Страстная неделя
Страстная неделя читать книгу онлайн
Варшава 1943 года. Восстание в гетто застает оккупационные власти врасплох. Ян помогает молодой еврейке Ирене скрыться в его пригородном доме. Но передышка длится недолго: к концу недели восстание подавлено, город горит. Однако Ирена продолжает борьбу за жизнь…
В 1995 году экранизирован Анджеем Вайдой. Номинация "Золотой медведь" Берлинского кинофестиваля 1996 года.
Внимание! Книга может содержать контент только для совершеннолетних. Для несовершеннолетних чтение данного контента СТРОГО ЗАПРЕЩЕНО! Если в книге присутствует наличие пропаганды ЛГБТ и другого, запрещенного контента - просьба написать на почту [email protected] для удаления материала
— Это мой старший сын, — сказала вдруг женщина, — из Освенцима вернулся.
Никто на ее слова не отозвался. Женщина устало глядела на парня, который сохранял полное равнодушие, будто не о нем шла речь.
— Два года там просидел. На улице его схватили.
Она вдруг захлопотала, принялась переставлять побитые горшки и кастрюли. Впрочем, огонь в плите не горел, холод в подвале был еще более пронизывающий, чем во дворе. Солнце, похоже, никогда сюда не проникало.
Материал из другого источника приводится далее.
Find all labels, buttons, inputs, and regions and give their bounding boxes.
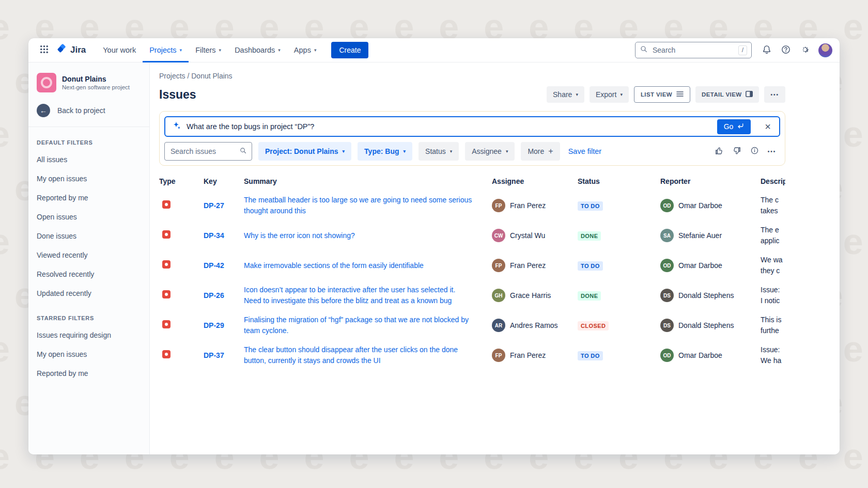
issue-summary-link[interactable]: The meatball header is too large so we a… (244, 195, 474, 216)
list-view-button[interactable]: LIST VIEW (634, 86, 690, 103)
save-filter-link[interactable]: Save filter (568, 147, 601, 155)
breadcrumb[interactable]: Projects / Donut Plains (159, 69, 785, 86)
ai-more-button[interactable]: ••• (765, 144, 779, 159)
nav-item-filters[interactable]: Filters▾ (189, 38, 228, 62)
share-button[interactable]: Share ▾ (547, 86, 584, 103)
nav-item-label: Apps (294, 46, 311, 54)
title-row: Issues Share ▾ Export ▾ LIST VIEW (159, 86, 785, 103)
sidebar-item-0-all-issues[interactable]: All issues (28, 150, 149, 169)
thumbs-down-button[interactable] (730, 144, 744, 159)
top-navigation: Jira Your workProjects▾Filters▾Dashboard… (28, 38, 840, 62)
assignee-name: Andres Ramos (510, 321, 558, 329)
back-to-project[interactable]: ← Back to project (28, 100, 149, 127)
ai-query-text[interactable]: What are the top bugs in project “DP”? (187, 122, 711, 131)
nav-item-projects[interactable]: Projects▾ (143, 38, 189, 62)
chevron-down-icon: ▾ (343, 149, 345, 154)
sidebar-item-0-reported-by-me[interactable]: Reported by me (28, 188, 149, 207)
issue-description: Issue:We ha (761, 344, 785, 366)
ai-feedback: ••• (712, 144, 780, 159)
create-button[interactable]: Create (331, 42, 368, 58)
issue-key-link[interactable]: DP-34 (204, 231, 224, 240)
close-icon[interactable]: × (756, 121, 773, 132)
filter-chip-assignee[interactable]: Assignee▾ (465, 142, 515, 161)
nav-item-dashboards[interactable]: Dashboards▾ (228, 38, 287, 62)
chevron-down-icon: ▾ (180, 48, 182, 53)
filter-chip-project-donut-plains[interactable]: Project: Donut Plains▾ (258, 142, 351, 161)
chevron-down-icon: ▾ (278, 48, 281, 53)
detail-view-button[interactable]: DETAIL VIEW (695, 86, 759, 103)
assignee-cell: FPFran Perez (492, 199, 578, 212)
detail-view-icon (746, 91, 753, 98)
issue-key-link[interactable]: DP-29 (204, 321, 224, 329)
back-arrow-icon: ← (37, 104, 50, 117)
sidebar-item-0-my-open-issues[interactable]: My open issues (28, 169, 149, 188)
issue-key-link[interactable]: DP-26 (204, 291, 224, 300)
issue-summary-link[interactable]: Make irremovable sections of the form ea… (244, 260, 474, 271)
status-badge: DONE (578, 291, 601, 301)
column-header-assignee: Assignee (492, 177, 578, 185)
reporter-name: Omar Darboe (678, 201, 722, 210)
filter-chip-type-bug[interactable]: Type: Bug▾ (358, 142, 412, 161)
reporter-cell: DSDonald Stephens (660, 319, 761, 332)
list-view-icon (676, 91, 684, 98)
sidebar-item-1-issues-requiring-design[interactable]: Issues requiring design (28, 325, 149, 344)
ai-go-button[interactable]: Go (717, 119, 751, 134)
assignee-name: Fran Perez (510, 201, 546, 210)
sidebar-item-0-done-issues[interactable]: Done issues (28, 226, 149, 245)
issue-type-cell (159, 290, 204, 301)
global-search[interactable]: / (635, 42, 752, 58)
nav-item-your-work[interactable]: Your work (96, 38, 143, 62)
issue-key-link[interactable]: DP-37 (204, 351, 224, 359)
primary-nav: Your workProjects▾Filters▾Dashboards▾App… (96, 38, 323, 62)
settings-button[interactable] (797, 42, 813, 58)
issue-key-link[interactable]: DP-27 (204, 201, 224, 210)
more-filters-button[interactable]: More + (521, 142, 560, 161)
sidebar-item-0-updated-recently[interactable]: Updated recently (28, 284, 149, 303)
issue-type-cell (159, 350, 204, 360)
issue-search-input[interactable] (169, 147, 236, 156)
nav-item-apps[interactable]: Apps▾ (287, 38, 323, 62)
column-header-reporter: Reporter (660, 177, 761, 185)
user-avatar[interactable] (818, 43, 832, 57)
sidebar-item-0-open-issues[interactable]: Open issues (28, 207, 149, 226)
issue-key-link[interactable]: DP-42 (204, 261, 224, 270)
issue-summary-link[interactable]: Why is the error icon not showing? (244, 230, 474, 241)
assignee-avatar: CW (492, 229, 505, 242)
assignee-avatar: FP (492, 259, 505, 272)
export-button[interactable]: Export ▾ (590, 86, 629, 103)
issue-row-dp-27: DP-27The meatball header is too large so… (159, 191, 785, 221)
back-to-project-label: Back to project (57, 106, 105, 115)
sidebar-item-0-viewed-recently[interactable]: Viewed recently (28, 245, 149, 264)
reporter-name: Omar Darboe (678, 351, 722, 359)
column-header-type: Type (159, 177, 204, 185)
reporter-name: Donald Stephens (678, 321, 734, 329)
reporter-avatar: OD (660, 259, 674, 272)
bug-icon (162, 350, 171, 358)
issue-row-dp-29: DP-29Finalising the migration of “hgf” p… (159, 310, 785, 340)
chevron-down-icon: ▾ (219, 48, 222, 53)
issue-summary-link[interactable]: Finalising the migration of “hgf” packag… (244, 314, 474, 336)
help-button[interactable] (778, 42, 794, 58)
filter-chip-status[interactable]: Status▾ (419, 142, 459, 161)
info-button[interactable] (747, 144, 762, 159)
issue-summary-link[interactable]: The clear button should disappear after … (244, 344, 474, 366)
more-options-button[interactable]: ••• (764, 86, 785, 103)
page-title: Issues (159, 88, 196, 102)
enter-icon (737, 122, 744, 131)
chevron-down-icon: ▾ (404, 149, 406, 154)
issue-search[interactable] (164, 142, 252, 161)
app-switcher-button[interactable] (36, 42, 52, 58)
sidebar-item-0-resolved-recently[interactable]: Resolved recently (28, 264, 149, 284)
jira-logo[interactable]: Jira (52, 44, 91, 57)
global-search-input[interactable] (652, 45, 735, 55)
assignee-cell: FPFran Perez (492, 349, 578, 362)
notifications-button[interactable] (758, 42, 775, 58)
filter-bar: Project: Donut Plains▾Type: Bug▾Status▾A… (164, 142, 780, 161)
thumbs-up-button[interactable] (712, 144, 726, 159)
assignee-cell: CWCrystal Wu (492, 229, 578, 242)
sidebar-item-1-my-open-issues[interactable]: My open issues (28, 344, 149, 364)
sidebar-item-1-reported-by-me[interactable]: Reported by me (28, 364, 149, 383)
issue-description: Issue:I notic (761, 285, 785, 306)
issue-summary-link[interactable]: Icon doesn’t appear to be interactive af… (244, 285, 474, 306)
nav-item-label: Projects (149, 46, 176, 54)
Малецкий взглянул на Ирену. Ока уже окончательно пришла в себя, была только чуть бледнее обычного. Сидела, неестественно выпрямившись, и темными своими глазами внимательно, хотя и безучастно, смотрела на женщину. Та перестала наконец суетиться, повернулась и подошла к сыну.
— Хватит чистить, Казик, — мягко сказала она. — На сегодня достаточно.
Тут со стороны ворот донесся резкий, гортанный крик солдата. Парень вздрогнул, отошел от окна и инстинктивно съежился. Покрасневшие его глаза испуганно покосились на Малецкого и Ирену. Только при виде матери он немного успокоился, но продолжал стоять, вжавшись в угол, неуверенно поглядывая на чужих.
— Пошли! — Малецкий склонился к Ирене.
Она тяжело поднялась и равнодушно, с оттенком презрения поблагодарила за гостеприимство.
Малецкого это задело.
— Ирена! — сказал он с упреком, когда они были уже наверху. — Как ты могла таким тоном проститься с этими несчастными?
Она посмотрела на него с той же холодной насмешкой, что и при встрече.
— Тебе не понравился мой тон?
— Не понравился.
Твердость его ответа нисколько ее не смутила.
— Что поделаешь, какой есть, такой есть.
— Ирена!.
— Чему ты удивляешься? — отозвалась она уже раздраженно. — Эта женщина еще не самая несчастная. Ей не приходится умирать от страха, что сыновей ее в любой момент могут застрелить только за то, что они такие, а не другие. Они при ней, понимаешь? Ей можно жить. А нам?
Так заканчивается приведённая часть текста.